According to the UK Graduate Careers Survey, conducted by High Fliers Research, schools and universities have moved up to become the second most popular type of employer, with nine per cent of graduates saying they wanted to work in this area, beaten only by advertising, PR or marketing at 11 per cent.
An additional piece of research showed that well over half of final year students (58 per cent) have considered applying for teaching, up five per cent on 2010, with students increasingly recognising it as a career for people with drive (67 per cent) and a great option for the long term (72 per cent).
Despite increased recognition of the rewarding career teaching provides, misconceptions still persist when it comes to the earning potential of teachers. In fact, one in three students are being deterred from a career in teaching because of inaccurate salary perceptions, with four in five (82 per cent) of final year university students underestimating the figure, by as much as £4,000.
Whilst over a quarter of students thought the starting salary for a teacher in the capital was £23,000, the reality is that these teachers can now expect to earn £27,000 in Inner London. Similarly, most students (61 per cent) thought teachers outside London earned £19,000 or less, while in reality salaries are more likely to be £21,588. The average starting salary for a UK teacher is £23, 0101, a figure that now compares favourably with other graduate jobs which range from £17,720 to £23,3352.
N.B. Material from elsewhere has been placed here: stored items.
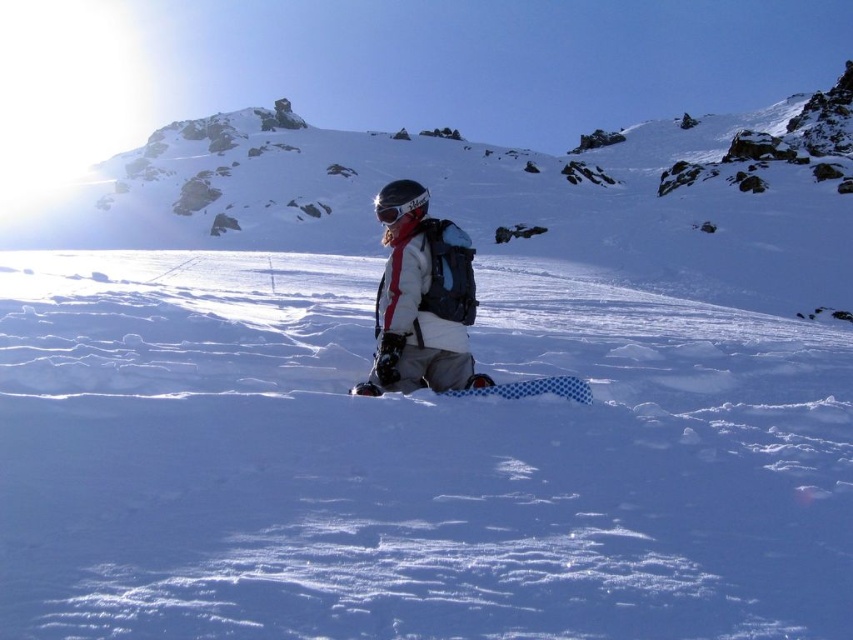 Question: Which object is positioned closest to the blue checkered snowboard at center?

Choices:
 (A) white matte jacket at center
 (B) matte black goggles at center

Answer: (A)

Question: Estimate the real-world distances between objects in this image. Which object is closer to the white matte jacket at center?

Choices:
 (A) matte black goggles at center
 (B) blue checkered snowboard at center

Answer: (B)

Question: Which point appears farthest from the camera in this image?

Choices:
 (A) (403, 202)
 (B) (427, 371)

Answer: (A)

Question: Can you confirm if blue checkered snowboard at center is positioned to the left of matte black goggles at center?

Choices:
 (A) no
 (B) yes

Answer: (A)

Question: Does white matte jacket at center lie in front of blue checkered snowboard at center?

Choices:
 (A) yes
 (B) no

Answer: (B)

Question: Does white matte jacket at center appear on the right side of blue checkered snowboard at center?

Choices:
 (A) yes
 (B) no

Answer: (B) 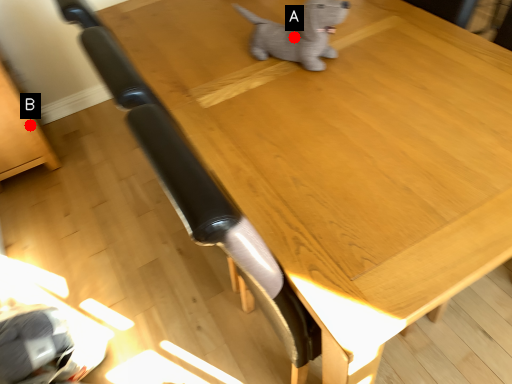 Question: Two points are circled on the image, labeled by A and B beside each circle. Which point is farther to the camera?

Choices:
 (A) A is further
 (B) B is further

Answer: (B) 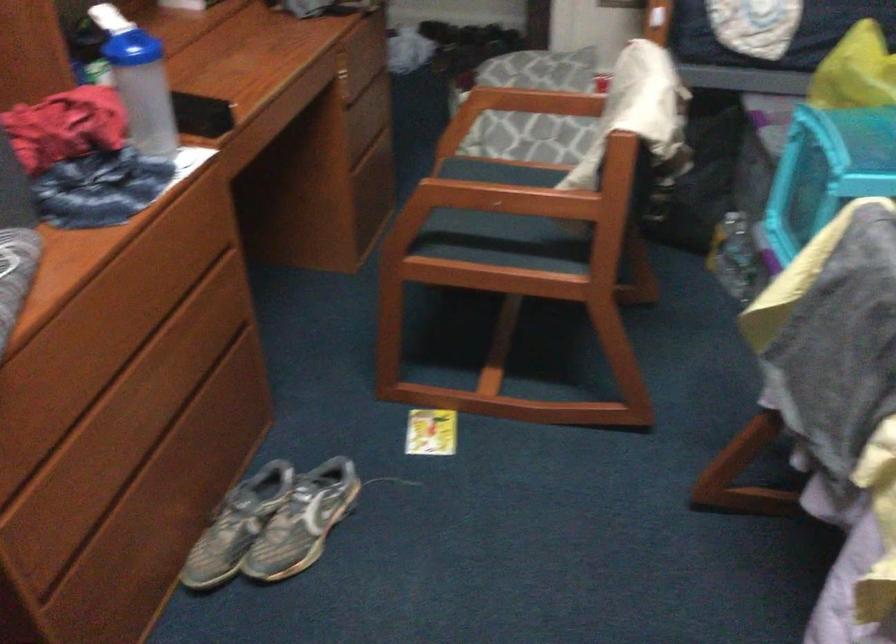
The research also revealed that the majority of students, 64 per cent, do not realise the long term earning potential of teachers. Teachers are seeing their salaries rise by an average of around 30 per cent after their first four years in the job. Experienced primary and secondary teachers, achieving the appropriate standards, can earn up to £64,000 (in London) and up to £56,000 (in other parts of the UK). Students may also be surprised to learn that the average salary for headteachers is £62,600, rising to £84,600 for secondary headteachers3 and 700 heads are earning at least £100,000 this year following a rise in average salaries for senior staff members.